Sidi Abd al-Wahab Ibn Ashir***) berkata, ‘Si murid berkumpul bersama seorang Shaykh yang paham jalan-jalan akhlak, dan yang melindunginya dari berbagai bahaya di jalan-jalan itu. Si murid diingatkan kepada Allah jika melihat Shaykhnya, yang kemudian akan menuntun sang hamba kepada Rajanya.’

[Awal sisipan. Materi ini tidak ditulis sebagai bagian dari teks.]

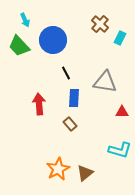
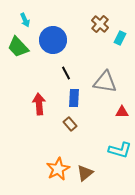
green trapezoid: moved 1 px left, 1 px down
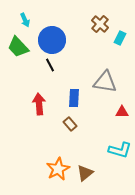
blue circle: moved 1 px left
black line: moved 16 px left, 8 px up
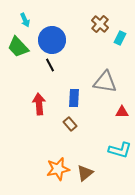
orange star: rotated 15 degrees clockwise
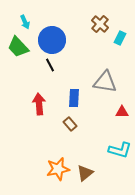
cyan arrow: moved 2 px down
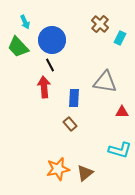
red arrow: moved 5 px right, 17 px up
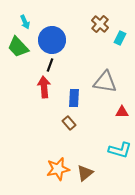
black line: rotated 48 degrees clockwise
brown rectangle: moved 1 px left, 1 px up
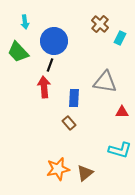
cyan arrow: rotated 16 degrees clockwise
blue circle: moved 2 px right, 1 px down
green trapezoid: moved 5 px down
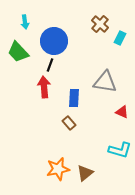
red triangle: rotated 24 degrees clockwise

Ibn Atha’illah, semoga Allah ridha padanya, berkata dalam Hikam, ‘Jangan berkumpul dengan seseorang yang keadaannya tidak mengubahmu dan yang ucapannya tidak menuntunmu kepada Allah’. Peningkatan keadaan anda dan bimbingan pada perkataannya adalah hasil dari berkumpul itu. Jadi siapa saja yang tidak menemukan hal ini dari teman sekumpulannya segeralah tinggalkan dia kepada Allah dan carilah teman yang sesuai dengan paparan ini.

Murid akan memperoleh seorang Mursyid sesuai dengan keikhlasan dan keteguhan niatnya. Kepada Allah kita memohon pertolongan.


Catatan :

*) iradat /ira·dat/ n kehendak, kemauan (Tuhan): Tuhan telah mene-tapkan dengan — Nya

**) Himma berarti aspirasi yang kuat. Aspirasi yang kuat menurut KBBI:
aspirasi /as·pi·ra·si/ n harapan dan tujuan untuk keberhasilan pada masa yang akan datang: Garis-Garis Besar Haluan Negara pada hakikatnya adalah — bangsa2 ilham yang timbul dalam mencipta;

***) Imam Abd al-Wahid ibn ‘Ali ibn ‘Ashir, Abu Muhammad, rahimahullah, ialah seorang Imam Besar, lautan ilmu, mujahid, keturunan Ansari, berasal dari Andalusia dan dibesarkan di Fes, tempat tinggalnya.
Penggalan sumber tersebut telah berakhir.